Lines that include the word "mindennapi" should be copied from the listing that follows.

(The input Opens)

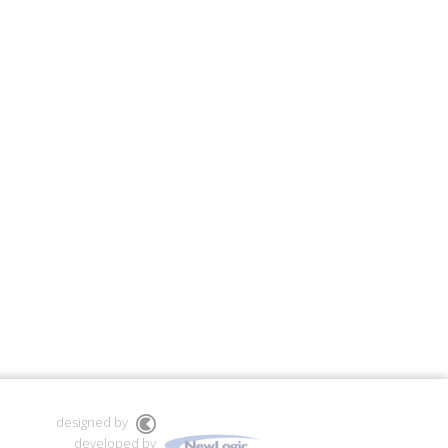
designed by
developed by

(The input Closes)
(The input Opens)

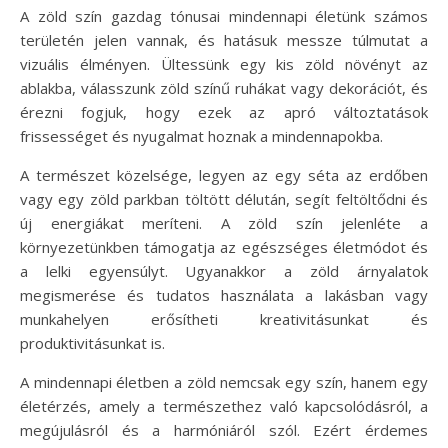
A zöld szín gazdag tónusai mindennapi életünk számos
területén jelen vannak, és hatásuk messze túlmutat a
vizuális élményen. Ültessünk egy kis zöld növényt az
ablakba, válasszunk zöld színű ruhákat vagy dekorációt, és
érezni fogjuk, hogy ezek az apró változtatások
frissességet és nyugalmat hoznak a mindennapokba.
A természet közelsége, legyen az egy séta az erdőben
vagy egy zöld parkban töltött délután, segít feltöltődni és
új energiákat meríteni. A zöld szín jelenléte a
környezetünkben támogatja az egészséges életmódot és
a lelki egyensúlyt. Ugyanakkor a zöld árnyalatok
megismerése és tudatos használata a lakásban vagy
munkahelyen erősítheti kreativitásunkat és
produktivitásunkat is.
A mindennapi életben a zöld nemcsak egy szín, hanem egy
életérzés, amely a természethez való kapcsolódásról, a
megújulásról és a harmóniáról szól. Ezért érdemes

(The input Closes)
(The input Opens)

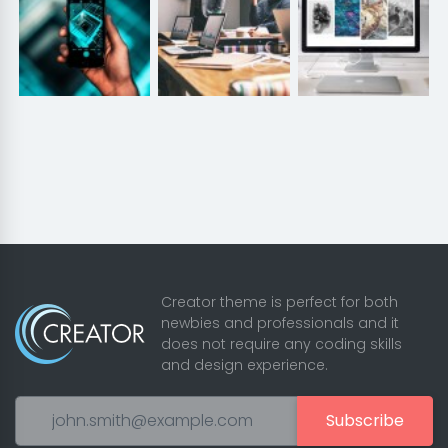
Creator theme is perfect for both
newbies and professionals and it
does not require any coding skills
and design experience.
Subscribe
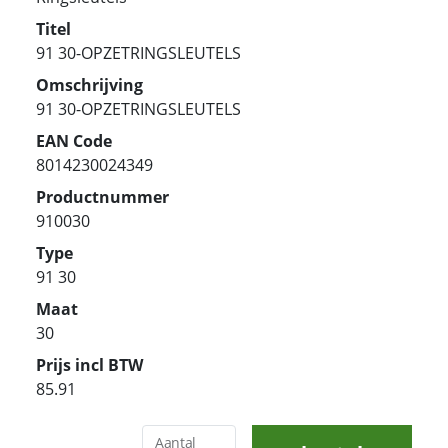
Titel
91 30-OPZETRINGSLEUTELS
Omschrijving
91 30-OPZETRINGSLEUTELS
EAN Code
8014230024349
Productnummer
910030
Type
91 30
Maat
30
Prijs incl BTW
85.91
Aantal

(The input Closes)

Answer.
A zöld szín gazdag tónusai mindennapi életünk számos
A mindennapi életben a zöld nemcsak egy szín, hanem egy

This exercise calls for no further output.